10. Aliexpress faz parceria com Nuvemshop e permite abertura de lojas virtuais no Brasil Com a parceria, os empreendedores brasileiros poderão comercializar os produtos já existentes na plataforma chinesa em suas próprias lojas virtuais dentro do Aliexpress. A chinesa vai cuidar do estoque e da logística, e o lojista será um parceiro ali dentro do espaço - o que chamam de “dropshipping”. A ideia da Ali é abrir o site para marketplaces brasileiros em breve. Com o mercado de Live Commerce crescendo, tendência que vem inclusive da China, seria esse um movimento da Aliexpress para permitir que pessoas comuns criem seus espaços para monetizar suas próprias Lives e conteúdos em redes sociais?
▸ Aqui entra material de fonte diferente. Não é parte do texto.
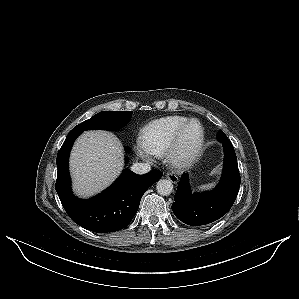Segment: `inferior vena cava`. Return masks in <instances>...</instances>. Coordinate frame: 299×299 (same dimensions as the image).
Segmentation results:
<instances>
[{
  "instance_id": "obj_1",
  "label": "inferior vena cava",
  "mask_w": 299,
  "mask_h": 299,
  "mask_svg": "<svg viewBox=\"0 0 299 299\" xmlns=\"http://www.w3.org/2000/svg\"><path fill=\"white\" fill-rule=\"evenodd\" d=\"M131 170L137 174H146L151 170V166L148 163H134Z\"/></svg>"
}]
</instances>
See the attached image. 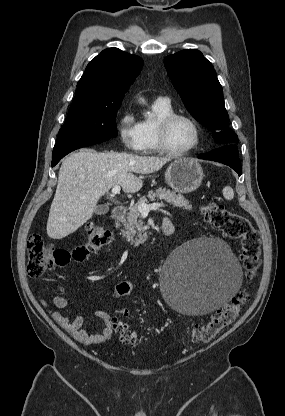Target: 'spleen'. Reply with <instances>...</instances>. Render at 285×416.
I'll use <instances>...</instances> for the list:
<instances>
[{
	"mask_svg": "<svg viewBox=\"0 0 285 416\" xmlns=\"http://www.w3.org/2000/svg\"><path fill=\"white\" fill-rule=\"evenodd\" d=\"M222 192L225 200H233L234 192L232 188H230V186H226V188H223Z\"/></svg>",
	"mask_w": 285,
	"mask_h": 416,
	"instance_id": "spleen-1",
	"label": "spleen"
}]
</instances>
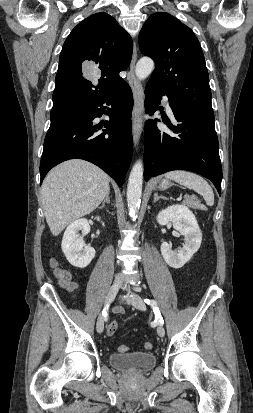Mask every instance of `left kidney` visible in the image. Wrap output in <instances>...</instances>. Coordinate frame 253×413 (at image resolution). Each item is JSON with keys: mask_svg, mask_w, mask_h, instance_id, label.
I'll return each instance as SVG.
<instances>
[{"mask_svg": "<svg viewBox=\"0 0 253 413\" xmlns=\"http://www.w3.org/2000/svg\"><path fill=\"white\" fill-rule=\"evenodd\" d=\"M157 222L160 225L172 222L174 229L184 236L185 243L177 252L172 250L168 242L161 245L165 262L172 268H182L198 251L202 241V233L194 214L185 205H172L159 212Z\"/></svg>", "mask_w": 253, "mask_h": 413, "instance_id": "left-kidney-1", "label": "left kidney"}]
</instances>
11. Vivo planeja pacote de serviços financeiros A operadora testou o Vivo Money, serviço digital de empréstimos e microfinanciamentos, no começo do ano passado para os clientes pós-pagos. E, com o crescimento de 2,5 vezes da plataforma, agora colocaram no planejamento ampliá-la para clientes pré-pago. A empresa vê também oportunidades no segmento de carteiras digitais, primeiro focadas na recarga do celular e depois no pagamento. Na semana passada comentamos também sobre a Claro que testou o Claro Pay para não Clientes da operadora. Bom, se no passado ninguém saía de casa sem a carteira e o celular no bolso, essa dupla finalmente está prestes a virar uma coisa só, de vez.



/Cashing Up Deals que movimentam o mercado*

*(O Cashing Up é apoiado por Divibank, uma solução inovadora e criativa para empresas em busca de financiamento com foco em growth)
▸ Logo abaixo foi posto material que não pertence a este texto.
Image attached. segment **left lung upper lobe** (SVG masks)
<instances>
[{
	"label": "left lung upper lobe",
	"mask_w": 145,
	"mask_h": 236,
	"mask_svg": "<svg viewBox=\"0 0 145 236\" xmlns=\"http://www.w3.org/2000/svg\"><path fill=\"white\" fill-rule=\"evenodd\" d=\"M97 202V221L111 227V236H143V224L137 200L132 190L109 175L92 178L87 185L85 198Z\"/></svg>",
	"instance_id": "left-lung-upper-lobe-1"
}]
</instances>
12. Senado brasileiro aprova marco Legal das Startups A lei aprovada acaba por definir o conceito de startup e ajuda a dar mais segurança jurídica às pequenas empresas de inovação. De acordo com o documento, uma startup é uma empresa que tem um modelo de negócios inovador para geração de produtos e serviços, com até 10 anos de registro e até R$ 16 milhões em receita bruta anual. Outro ponto importante foi o de investimentos: o marco definiu que startups podem receber aportes de capital, tanto de pessoa jurídica, quanto física, sem que elas integrem o capital social da empresa - também indicou que as empresas podem usar verbas de P&D em investimentos para startups. O projeto também estabeleceu regras mais claras para que startups participem de licitações do governo. A lei, no entanto, foi criticada por parte do setor, que viu algumas questões, como a tributária e a trabalhista, de fora do documento.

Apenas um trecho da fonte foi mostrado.